● WHAT YOU WILL DO: Scan the entries for the word "sobre", and copy every line where it appears.

● DATA EXTRACTS:
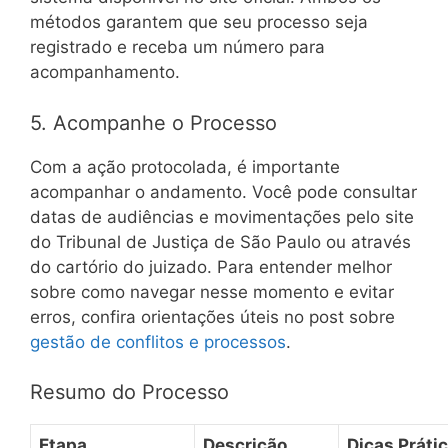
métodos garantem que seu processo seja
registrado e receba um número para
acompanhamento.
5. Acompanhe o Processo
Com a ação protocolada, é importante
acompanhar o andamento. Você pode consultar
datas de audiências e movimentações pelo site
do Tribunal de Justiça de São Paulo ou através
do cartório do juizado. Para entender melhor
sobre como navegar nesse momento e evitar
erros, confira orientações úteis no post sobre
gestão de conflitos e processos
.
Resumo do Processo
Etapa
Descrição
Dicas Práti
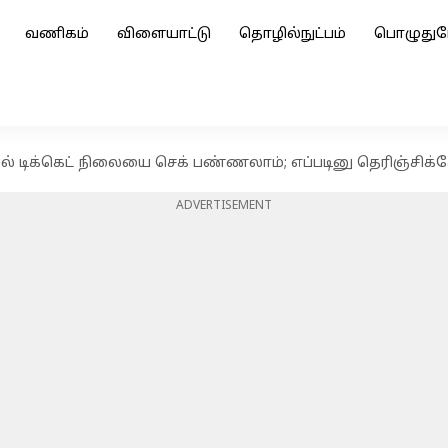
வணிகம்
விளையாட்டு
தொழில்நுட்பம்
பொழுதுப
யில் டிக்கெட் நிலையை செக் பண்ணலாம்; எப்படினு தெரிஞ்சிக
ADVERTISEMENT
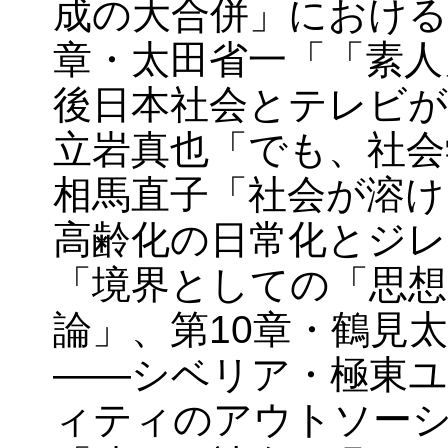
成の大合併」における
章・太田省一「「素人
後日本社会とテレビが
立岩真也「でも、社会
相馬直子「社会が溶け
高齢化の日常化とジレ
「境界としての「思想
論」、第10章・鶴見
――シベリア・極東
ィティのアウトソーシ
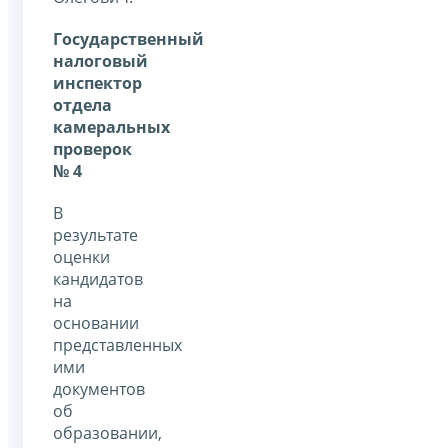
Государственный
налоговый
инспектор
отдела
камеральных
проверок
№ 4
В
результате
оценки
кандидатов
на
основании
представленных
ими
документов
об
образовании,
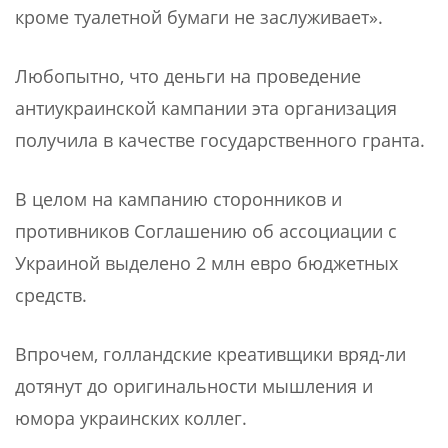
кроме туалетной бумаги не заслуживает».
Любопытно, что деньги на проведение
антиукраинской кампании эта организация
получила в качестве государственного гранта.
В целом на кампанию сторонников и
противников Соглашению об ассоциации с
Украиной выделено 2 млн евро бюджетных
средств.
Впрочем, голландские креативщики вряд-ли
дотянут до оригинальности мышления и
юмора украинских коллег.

● OUTPUT:
sobre como navegar nesse momento e evitar
erros, confira orientações úteis no post sobre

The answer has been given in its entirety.